Das bin ich und das tue ich. Sie steckt sich eine von vielen Zigaretten an. „Ich glaube, du hättest weniger Probleme, wenn du lesbisch werden würdest." Abgesehen davon, rät sie mir, dass ich mir einem Hund zulegen soll.

Irgendwann in unserem Gespräch begriff ich, dass ich mit der Hoffnung in dieses Interview gegangen bin, dass mir Virginie Despentes helfen würde; dass sie mir vage, aber endgültige Ratschläge darüber geben würde, wie ich leben und wie ich Meinungen formen soll, besonders was Feminismus angeht. Die Bücher und Filme der 46-Jährigen—oft beschrieben als amoralisch, gewalttätig, unerschrocken, offen, radikal und nicht zuletzt feministisch—bereiten dich nicht auf eine lachende Frau mit einer bemerkenswerten Ausstrahlung vor. Bekannt wurde sie mit ihrem Debütroman Baise-Moi - Fick Mich, den sie mit 23 Jahren geschrieben hat, und in Deutschland vor allem durch die Verfilmung Baise-moi (Fick mich!) aus dem Jahr 2000. Darin geht es um zwei Frauen, die auf eine Mord-/Sex-Jagd gehen, nachdem eine von ihnen Opfer einer Gruppenvergewaltigung wurde. In all ihren Werken setzt sie sich mit Themen wie Vergewaltigung und Gewalt auf sehr anschauliche und lebendige Art und Weise auseinander. Masturbation, Pornografie, Prostitution, Hässlichkeit und das kapitalistische System sind wiederkehrende Themen.

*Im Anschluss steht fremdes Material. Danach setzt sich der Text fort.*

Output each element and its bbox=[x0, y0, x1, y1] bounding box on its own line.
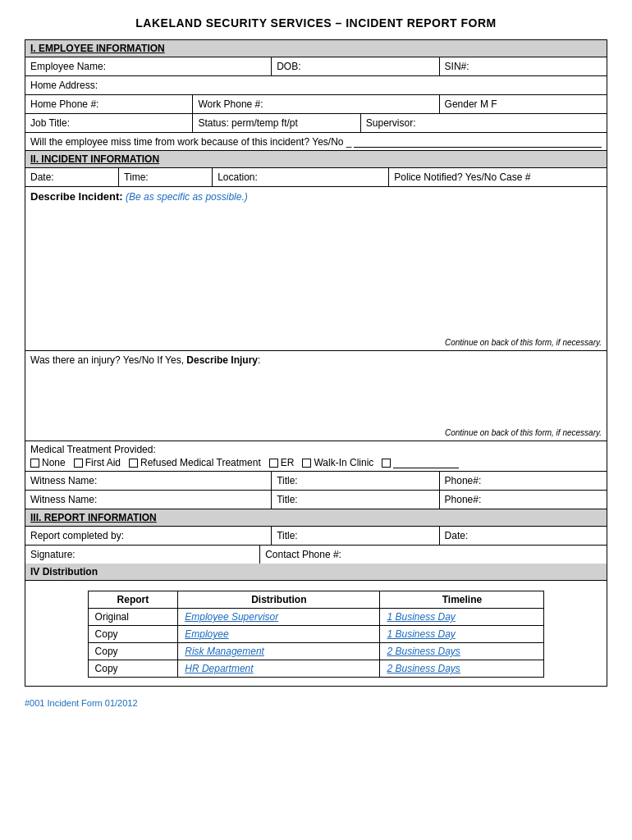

Ich glaube, du hättest weniger Probleme, wenn du lesbisch werden würdest.

In feministischen Kreisen genießt Virginie Despentes Kultstatus. Ihr im Jahr 2007 auf Deutsch erschienenes Buch King Kong Theorie wird jungen Frauen der Generation Y gerne von ihren coolen, unwesentlich älteren Mentorinnen empfohlen. Wenn du Gender Studies studierst, steht es vielleicht sogar auf dem Lehrplan. Wie meine coole, kaum ältere Mentorin mir in einer E-Mail schrieb: „King Kong Theorie ist wichtig und faszinierend, auch wenn es nur von acht Personen gelesen wurde". Eines der zentralen Themen, auf das sie immer wieder kommt, ist Vergewaltigung. Mit 17 wurde sie selbst vergewaltigt, als sie von Paris ins heimatliche Nancy getrampt ist.

Ich hatte mir unter Virginie Despentes eine andere vorgestellt; eine, die in einer Wohnung lebt, die zwar radikal liberal, aber gleichzeitig auch keine ranzige, besetzte Wohnung ist. Eine vom Leben Gezeichnete oder zumindest sichtbar Frustrierte, gleichzeitig aber mit einer Aura der Erfahrung und Belesenheit, was sich in artikulierten sowie kurzen und prägnanten Aussagen über feministische Theorien niederschlägt. „Werde einfach lesbisch" war nicht wirklich das, was ich erwartet hatte. Wir besuchen sie in ihrer extrem normal erscheinenden Wohnung im Pariser Belleville Bezirk; eine Gegend, die traditionell von Arbeitern bewohnt wurde, in der aber auch immer mehr die Gentrifizierung um sich greift—von den Franzosen auch embourgeoisement, Verbürgerlichung, genannt. In der Wohnung: IKEA-Möbel, Kissenbezüge im Batik-Look, niedrige Decken.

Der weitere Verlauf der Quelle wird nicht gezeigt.